5. Mark describes his early years of marriage with Eva as “further stumbling.” How does the pair grow together? In what ways do they complement each other, and how are they not a good match?

6. Why does Eva react to Mark’s affair so violently? Do you think she is justified or unjustified? Do you think that Gracie’s assessment of why Mark tells Eva about his affair is valid? Why or why not?

7. How is Eva’s relationship with John more of a rational decision about love? Do you think that makes it more or less powerful than the passionate connection she shares with Mark? Why does Mark decide he wants Eva back?

8. On their first meeting, John asks Eva if a person drawn to books was seeking a kind of experience not available in ordinary life (p. 80). How would you answer this question?

9. How does Daisy resent Emily? How does she somehow feel superior toward her? How does Theo play into this dynamic?

10. Mark leaves Nebraska to “escape his role” in his family. How does Eva do something similar? How are both successful and unsuccessful in the quest to shake away the past? What of this legacy is passed along to their two daughters, and to Eva and John’s son, Theo?

11. How does Daisy’s relationship with both her father figures– Mark and John–seem similar to and different from that of Miranda and Prospero in The Tempest? How does each father shelter his daughter in markedly different ways?

12. How do Eva, Mark, and Daisy each express their yearning for belief? What roads do each of them take to find a meaning of life beyond their own existences?

13. What compels Daisy to take money from her mother’s bookstore? How do you think it changes her? Why does she hide it, but not spend it? In what ways do her action enable Duncan to gain an initial hold over her?

14. When do you think that Daisy eventually realizes that her relationship with Duncan is dangerous and abusive? Do you think that her affair with Duncan empowers her in any way?

15. “Men have died from time to time and worms have eaten them, but not for love,” Duncan says to Daisy (p. 154). Why do you think Duncan shares such a cynical attitude with Daisy? How does it affect Daisy in the short term? The long term?

16. Why does discovering evidence of Duncan and Daisy’s affair change Mark’s life? Why do you think that Mark never confronts Duncan explicitly? What about the situation makes him anguished (p. 226)?
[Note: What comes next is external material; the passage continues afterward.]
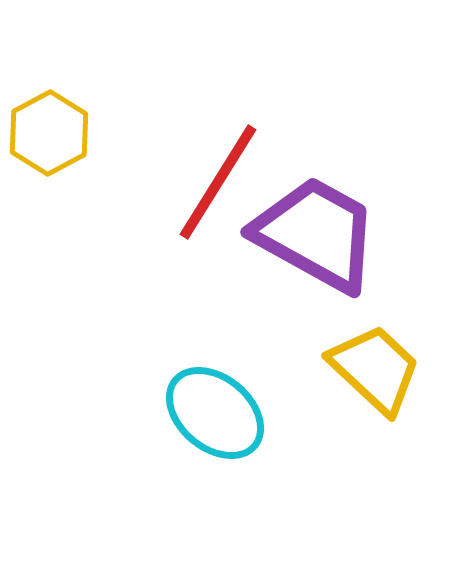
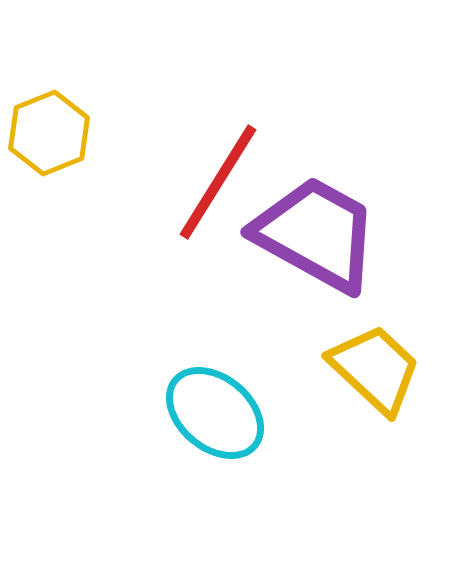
yellow hexagon: rotated 6 degrees clockwise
17. In what ways is Mark a rescuer? How does Daisy also rescue him?

18. Daisy becomes an actress, not the writer she predicts, when she “grows up.” How does this choice represent a shift in her personality? How is it a natural choice for her, and how is it surprising?

19. Daisy says that “the oldest I want to be is about twenty-five.” When the book ends, she is approximately that age. Do you think she agrees with Mark that everything good happens after that? How do you envision her adolescence and early adulthood, which we do not see in the book?

20. At the end of the book, Mark says he is happy. How is this different from the contentment that his mother says she feels? Do you believe that the other people who are important to him have also found happiness? What, to you, defines happiness?